Creative writing looks for authenticity
Thinking of writing a book about your own life — or your fantasy life? Terry Byrnes, a longtime teacher of creative writing in the English Department, offers this comment:
“The notion of the writer today is affected by the Internet, where people ‘publish’ everything from the record of their daily lives to long narratives based on the heroes of their favorite online games. Consequently, we see applications from students who announce that they’re interested in writing everything from sword-and-sorcery to romance to pornography, all of which are now called ‘genre fiction.’
“Those writers usually follow very strict guidelines for the plot, content, and voice of a story. Essentially, they want to recreate stories, not invent them. We’re interested in freshness of voice and sensibility — which isn’t the territory of genre fiction — so we advise those potential students to look elsewhere.
“We also see a number of prospective writers — often mature people — who wish to write a novel based on their lives. Their lives might be utterly fascinating, but those students eventually learn that printed narrative is a very poor representation of lived experience.

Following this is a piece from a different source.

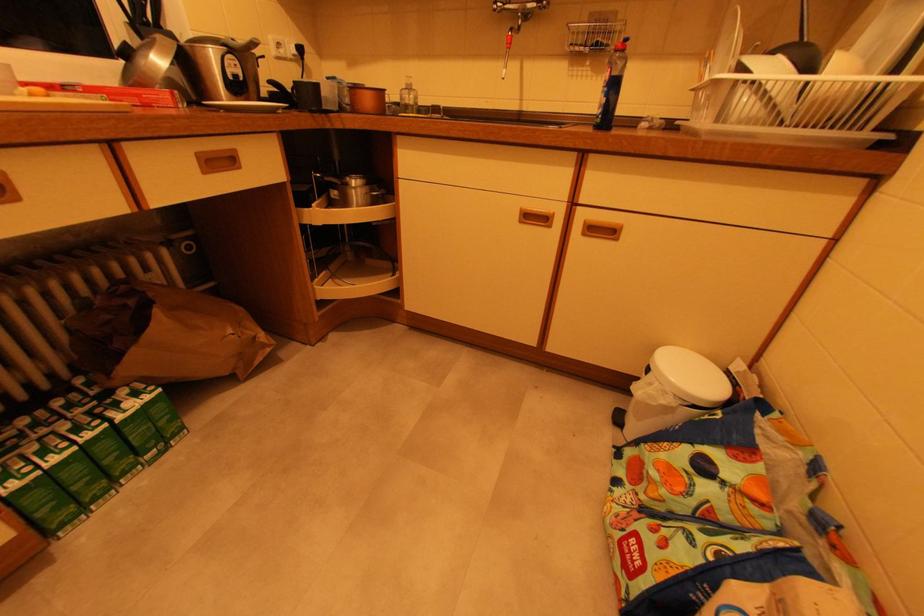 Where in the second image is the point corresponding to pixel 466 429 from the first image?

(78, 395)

“The best story, they sometimes discover, is one that may be loyal to place and circumstance (growing up in Morocco, or fleeing Poland at the start of World War II and finding refuge in Samarkand), but quite disloyal to the events in which they actually participated.
“I remember a student from a number of years ago who wrote a huge, unmanageable novel/ autobiography about her time in Mexico after the revolution and, later, her political activism in Canada during the American McCarthy era and its Canadian echo.
“Publishers found the material both important and fascinating but the structure and the prose completely unmanageable. It wasn’t published, but it was deposited in the National Archives, where some future researcher will struggle to decipher the life actually lived from the story the author was trying to concoct.”